2011-01-26 Thread Goffredo Baroncelli
On 01/26/2011 02:53 AM, Li Zefan wrote:
 Here comes the compatability issue. It's fine to mount old btrfs, because
 we'll just use the original way to find free ino. But we can't mount new btrfs
 in older kernels, because the OFFSET makes highest objectid overflow when it
 is cast to unsigned long in 32bits system.
 
 We can store ino extents to a seperate btree, and then the new btrfs can
 be mounted in older kernels, but another problem will arise when remounting it
 in new kernels - creating new files will probably fail (but not oops)
 because the ino extent items are not consistent with inode items.
 
 If the above behavior (failing to create files) is not acceptable, we'll
 have to add an incompat flag.

I can't comment the patch from a technical point of view. However I want
to add a my comment about the compatibility issues.

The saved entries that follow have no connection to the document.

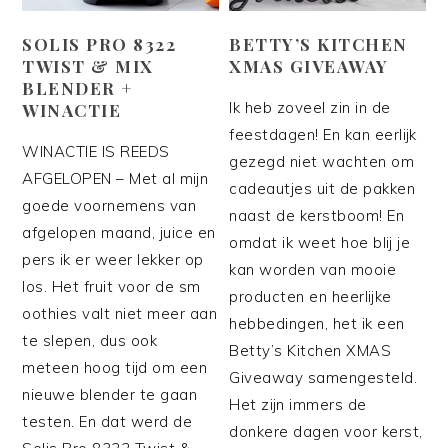
SOLIS PRO 8322
BETTY’S KITCHEN
TWIST & MIX
XMAS GIVEAWAY
BLENDER +
Ik heb zoveel zin in de
WINACTIE
feestdagen! En kan eerlijk
WINACTIE IS REEDS
gezegd niet wachten om
AFGELOPEN – Met al mijn
cadeautjes uit de pakken
goede voornemens van
naast de kerstboom! En
afgelopen maand, juice en
omdat ik weet hoe blij je
pers ik er weer lekker op
kan worden van mooie
los. Het fruit voor de sm
producten en heerlijke
oothies valt niet meer aan
hebbedingen, het ik een
te slepen, dus ook
Betty’s Kitchen XMAS
meteen hoog tijd om een
Giveaway samengesteld.
nieuwe blender te gaan
Het zijn immers de
testen. En dat werd de
donkere dagen voor kerst,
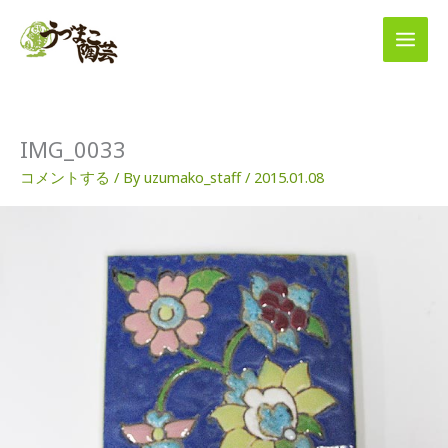
内
容
を
ス
キ
ッ
プ
IMG_0033
コメントする
/ By
uzumako_staff
/
2015.01.08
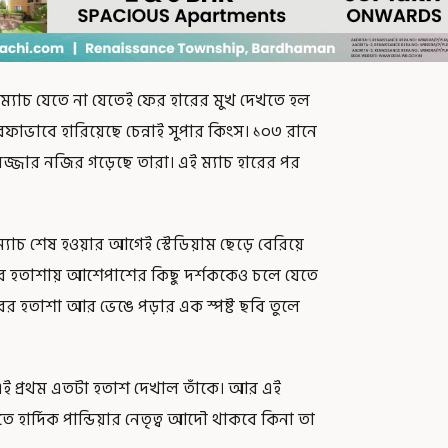
টা ম্যাচ যেতে না যেতেই ফের হারের মুখ দেখতে হল
কতরফাভাবে হারিয়েছে চেন্নাই সুপার কিংস। ১০৩ রানে
র লজ্জার নজির গড়েছে তারা। এই ম্যাচ হারের পর
 ম্যাচ শেষ হওয়ার আগেই স্টেডিয়াম ছেড়ে বেরিয়ে
আর হতাশায় আশেপাশের কিছু দর্শককেও চলে যেতে
িরের হতাশা আর ভেঙে পড়ার এক স্পষ্ট ছবি তুলে
ই প্রথম এতটা হতাশ দেখাল তাঁকে। আর এই
ে হার্দিক পান্ডিয়ার নেতৃত্ব আদৌ থাকবে কিনা তা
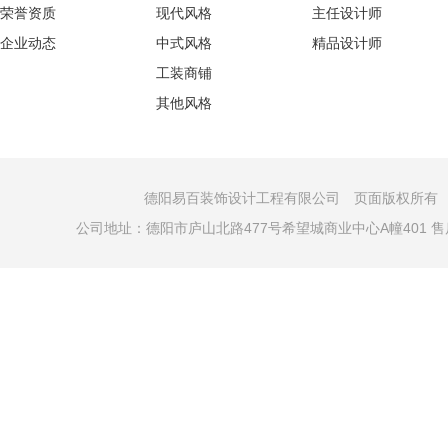
荣誉资质
现代风格
主任设计师
企业动态
中式风格
精品设计师
工装商铺
其他风格
德阳易百装饰设计工程有限公司 页面版权所有 COPYRI
公司地址：德阳市庐山北路477号希望城商业中心A幢401 售后电话：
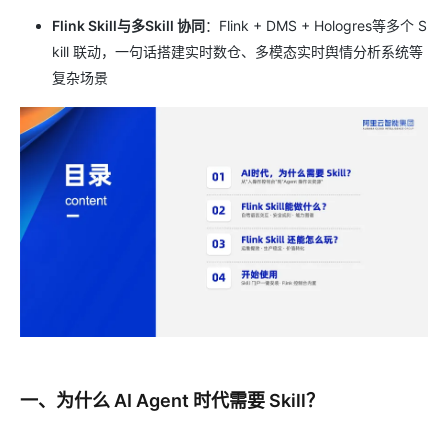
Flink Skill与多Skill 协同
：Flink + DMS + Hologres等多个 S
kill 联动，一句话搭建实时数仓、多模态实时舆情分析系统等
复杂场景
一、为什么 AI Agent 时代需要 Skill？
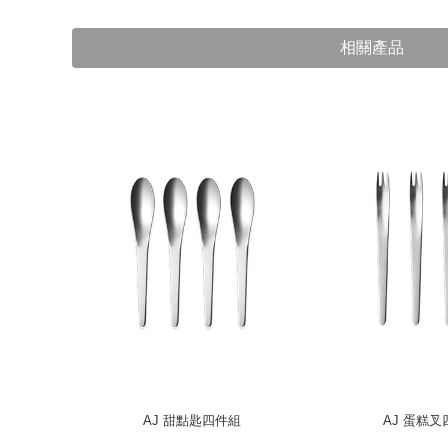
相關產品
哥本哈根餐具
AJ 甜點匙四件組
AJ 蛋糕
式）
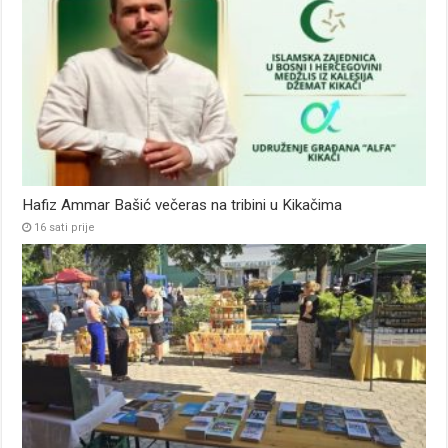
Hafiz Ammar Bašić večeras na tribini u Kikačima
16 sati prije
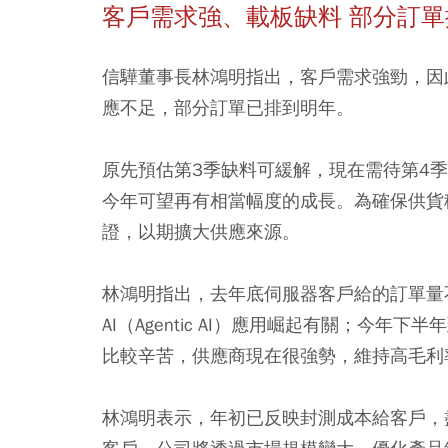
客戶需求強、載板缺料 部分訂
信驊董事長林鴻明指出，客戶需求強勁，因
應不足，部分訂單已排到明年。
原先預估第3季缺料可緩解，現在需待第4
今年可望再有相當幅度的成長。為確保供貨
證，以期擴大供應來源。
林鴻明指出，去年底伺服器客戶給的訂單量
AI（Agentic AI）應用崛起有關；今
比較辛苦，供應商現在很強勢，維持高毛利
林鴻明表示，年初已反映封測成本給客戶，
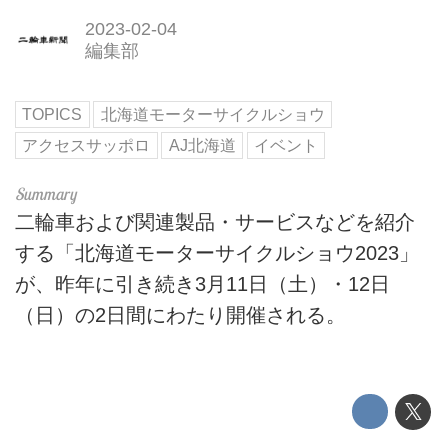
2023-02-04
編集部
TOPICS
北海道モーターサイクルショウ
アクセスサッポロ
AJ北海道
イベント
二輪車および関連製品・サービスなどを紹介
する「北海道モーターサイクルショウ2023」
が、昨年に引き続き3月11日（土）・12日
（日）の2日間にわたり開催される。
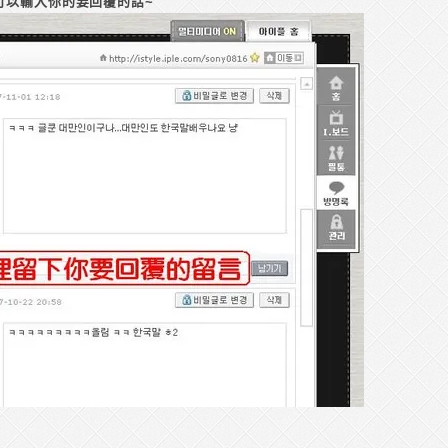
可以輸入你的要回覆的話~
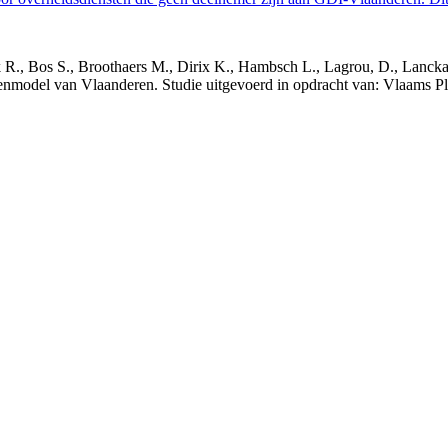
nck R., Bos S., Broothaers M., Dirix K., Hambsch L., Lagrou, D., Lanck
nmodel van Vlaanderen. Studie uitgevoerd in opdracht van: Vlaams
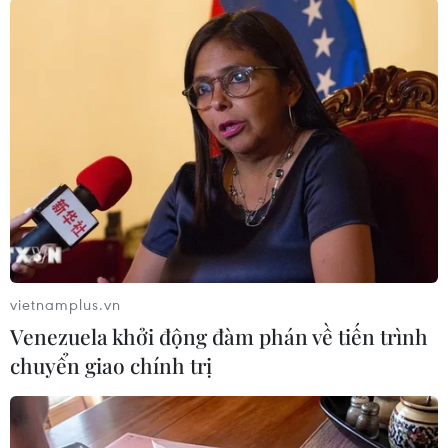
TIN LIÊN QUAN
vietnamplus.vn
Venezuela khởi động đàm phán về tiến trình
chuyển giao chính trị
Chính phủ Armenia và Azerbaijan hướng
tới một hiệp ước hòa bình
15/07/2022 23:26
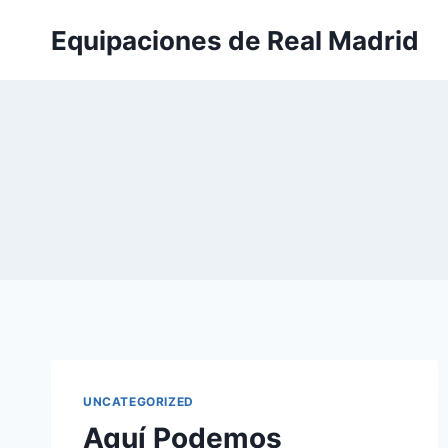
Saltar
Equipaciones de Real Madrid
al
contenido
UNCATEGORIZED
Aquí Podemos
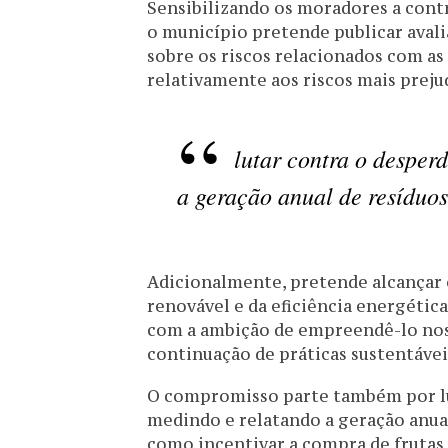
Sensibilizando os moradores a contr
o município pretende publicar avali
sobre os riscos relacionados com as
relativamente aos riscos mais prejudi
lutar contra o desper
a geração anual de resíduos
Adicionalmente, pretende alcançar 
renovável e da eficiência energétic
com a ambição de empreendê-lo nos 
continuação de práticas sustentávei
O compromisso parte também por lut
medindo e relatando a geração anual 
como incentivar a compra de frutas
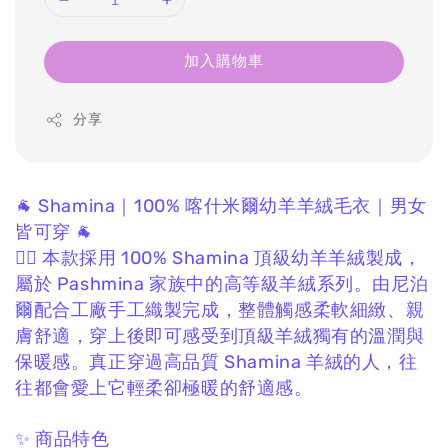
加入購物車
分享
🐐 Shamina｜100% 喀什米爾幼羊羊絨毛衣｜男女
皆可穿 🐐
❤️‍🔥 本款採用 100% Shamina 頂級幼羊羊絨製成，
屬於 Pashmina 家族中的高等級羊絨系列。
由尼泊
爾配合工廠手工織製完成，
整體觸感柔軟細緻、親
膚舒適，
穿上後即可感受到頂級羊絨獨有的溫潤與
保暖感。
真正穿過高品質 Shamina 羊絨的人，
往
往都會愛上它輕柔卻極暖的舒適感。
✨ 商品特色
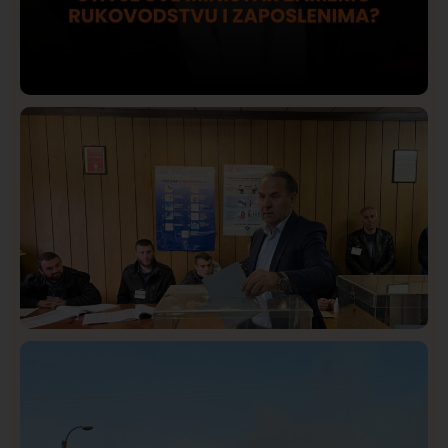
Društvo
Istaknuto
420
Lončar o Opštoj bolnici u Novom Pazaru: „Šta glumite?
Taksi stanicu?“
Istaknuto
Politika
323
Rasim Ljajić podneo ostavku na mesto predsednika
SDPS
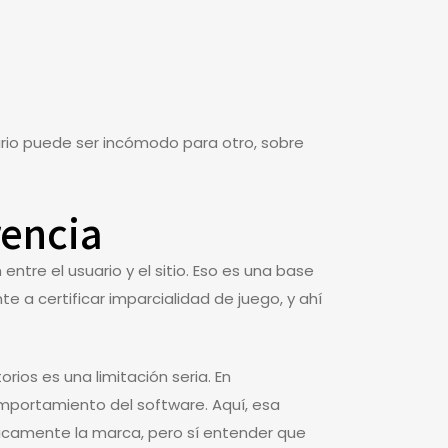
rio puede ser incómodo para otro, sobre
rencia
entre el usuario y el sitio. Eso es una base
 a certificar imparcialidad de juego, y ahí
ios es una limitación seria. En
omportamiento del software. Aquí, esa
áticamente la marca, pero sí entender que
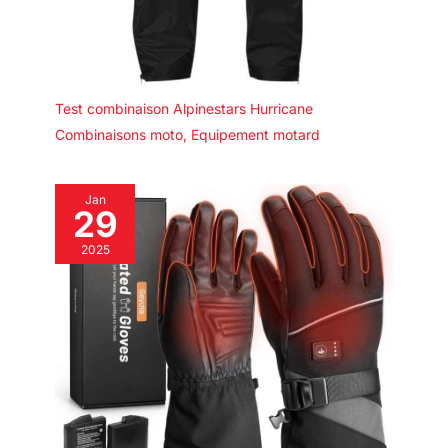
Test combinaison Alpinestars Hurricane
Combinaisons moto
,
Equipement motard
Jan
29
2025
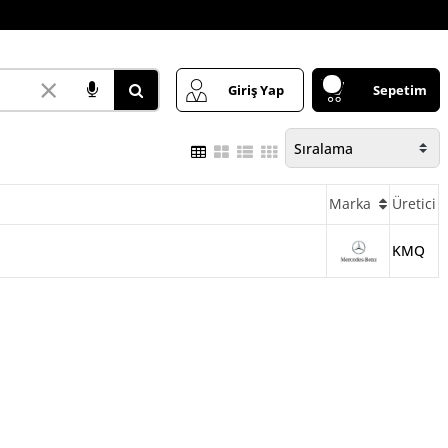
×
Giriş Yap
Sepetim
Marka
Üretici
KMQ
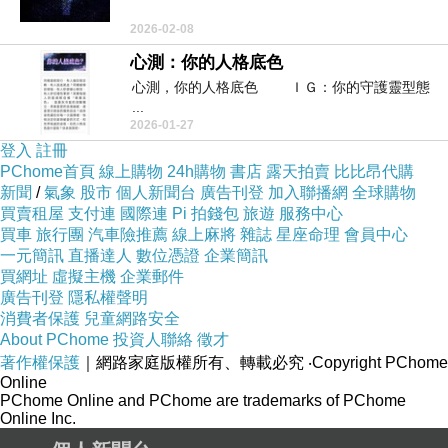
2026-02-08
心測：你的人格底色
心測，你的人格底色 ＩＧ：你的守護靈型態
...
2026-01-27
登入
註冊
PChome首頁
線上購物
24h購物
書店
露天拍賣
比比昂代購
新聞
/
氣象
股市
個人新聞台
廣告刊登
加入聯播網
全球購物
買賣租屋
支付連
國際連
Pi 拍錢包
旅遊
服務中心
買車
旅行團
汽車險推薦
線上麻將
雜誌
星座命理
會員中心
一元簡訊
直播達人
數位憑證
企業簡訊
買網址
虛擬主機
企業郵件
廣告刊登
隱私權聲明
消費者保護
兒童網路安全
About PChome
投資人聯絡
徵才
著作權保護
｜網路家庭版權所有、轉載必究
‧Copyright PChome
Online
PChome Online and PChome are trademarks of PChome
Online Inc.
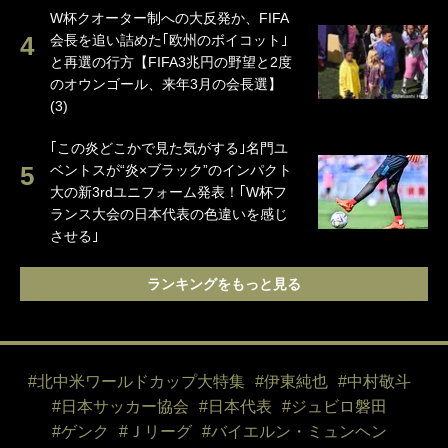
W杯クオーター制への大反発か、FIFA
会長を追い詰めた｢欧州のボイコット｣
と再選の行方【FIFA3兆円の野望と2度
のオウンゴール、来年3月の会長選】
(3)
｢この炎どこかで見た気がする｣名門ユ
ベントスが“炎×ブラック”のインパクト
大の新3rdユニフォーム発表！｢W杯フ
ランス大会の日本代表の色違いを感じ
させる｣
ランキングをもっと見る
#北中米ワールドカップ大特集
#伊東純也
#中村敬斗
#日本サッカー協会
#日本代表
#ジュビロ磐田
#ゲンク
#Ｊリーグ
#バイエルン・ミュンヘン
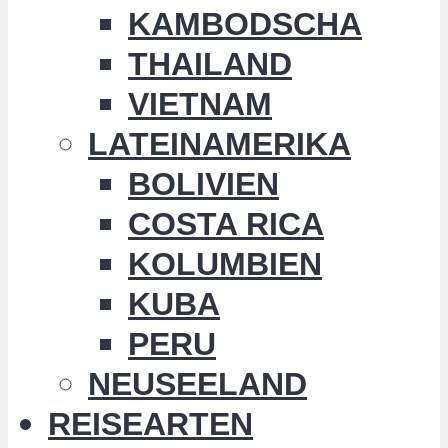
KAMBODSCHA
THAILAND
VIETNAM
LATEINAMERIKA
BOLIVIEN
COSTA RICA
KOLUMBIEN
KUBA
PERU
NEUSEELAND
REISEARTEN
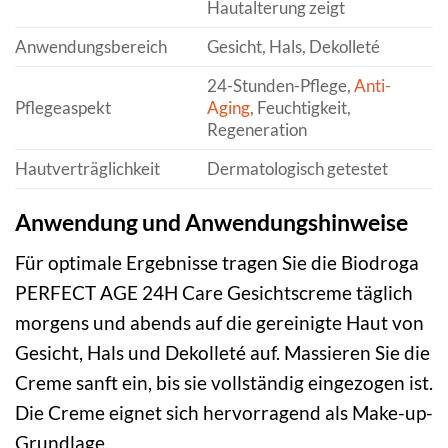
Hautalterung zeigt
Anwendungsbereich
Gesicht, Hals, Dekolleté
24-Stunden-Pflege,
Anti-
Pflegeaspekt
Aging
, Feuchtigkeit,
Regeneration
Hautverträglichkeit
Dermatologisch getestet
Anwendung und Anwendungshinweise
Für optimale Ergebnisse tragen Sie die Biodroga
PERFECT AGE 24H Care Gesichtscreme täglich
morgens und abends auf die gereinigte Haut von
Gesicht, Hals und Dekolleté auf. Massieren Sie die
Creme sanft ein, bis sie vollständig eingezogen ist.
Die Creme eignet sich hervorragend als Make-up-
Grundlage.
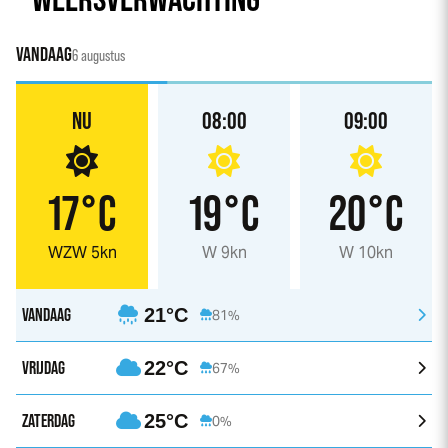
VANDAAG
6 augustus
NU
08:00
09:00
17°C
19°C
20°C
WZW 5kn
W 9kn
W 10kn
VANDAAG
21°C
81%
VRIJDAG
22°C
67%
ZATERDAG
25°C
0%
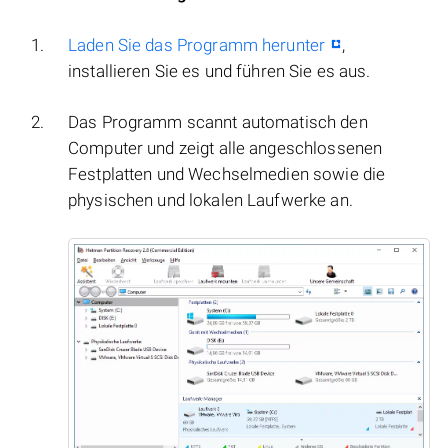
Laden Sie das Programm herunter
,
installieren Sie es und führen Sie es aus.
Das Programm scannt automatisch den
Computer und zeigt alle angeschlossenen
Festplatten und Wechselmedien sowie die
physischen und lokalen Laufwerke an.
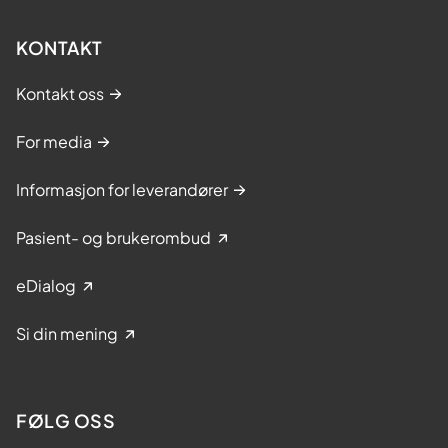
KONTAKT
Kontakt oss
For media
Informasjon for leverandører
Pasient- og brukerombud
eDialog
Si din mening
FØLG OSS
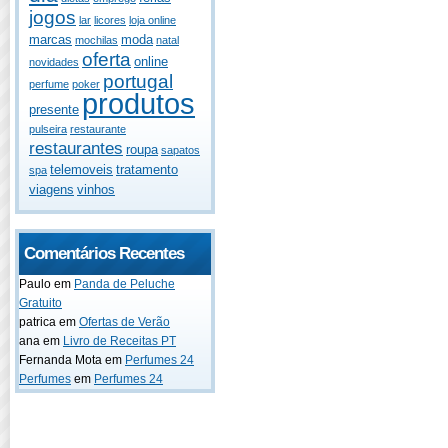
jogos
lar
licores
loja online
marcas
moda
mochilas
natal
oferta
online
novidades
portugal
perfume
poker
produtos
presente
pulseira
restaurante
restaurantes
roupa
sapatos
telemoveis
tratamento
spa
viagens
vinhos
Comentários Recentes
Paulo
em
Panda de Peluche
Gratuito
patrica
em
Ofertas de Verão
ana
em
Livro de Receitas PT
Fernanda Mota
em
Perfumes 24
Perfumes
em
Perfumes 24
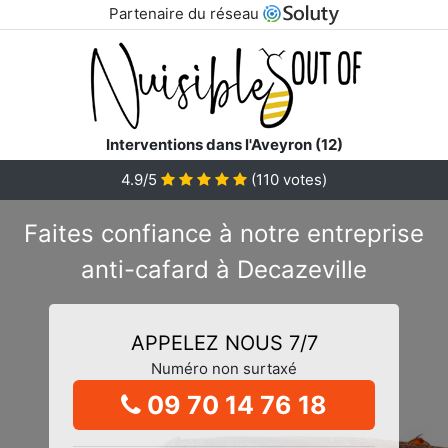
Partenaire du réseau
Interventions dans l'Aveyron (12)
4.9/5
(
110
votes)
Faites confiance à notre entreprise
anti-cafard à Decazeville
APPELEZ NOUS 7/7
Numéro non surtaxé
09 70 14 76 18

I remember that Linus was not happy about a filesystem which is not
compatible when the the kernel version decrease. IIRC during the switch
from ext3 to ext4 there were some issues during a git bis-sect process.

So my suggestions are:
- don't allow that an automatic switch to the new inode allocation
policy. It should be the user to force this switch ( via a mount option
for example)
- in case the performance regression are noticeable, allow the user to
use the old policy, which, if I understood correctly, work fine on a 64
bit system [*].

Regards
G.Baroncelli


[*] Supposing to create continuously 1000 file per sec, it needs
2^64/1000 sec = ~ 573.000.000 years to exhaust all the available inode
numbers.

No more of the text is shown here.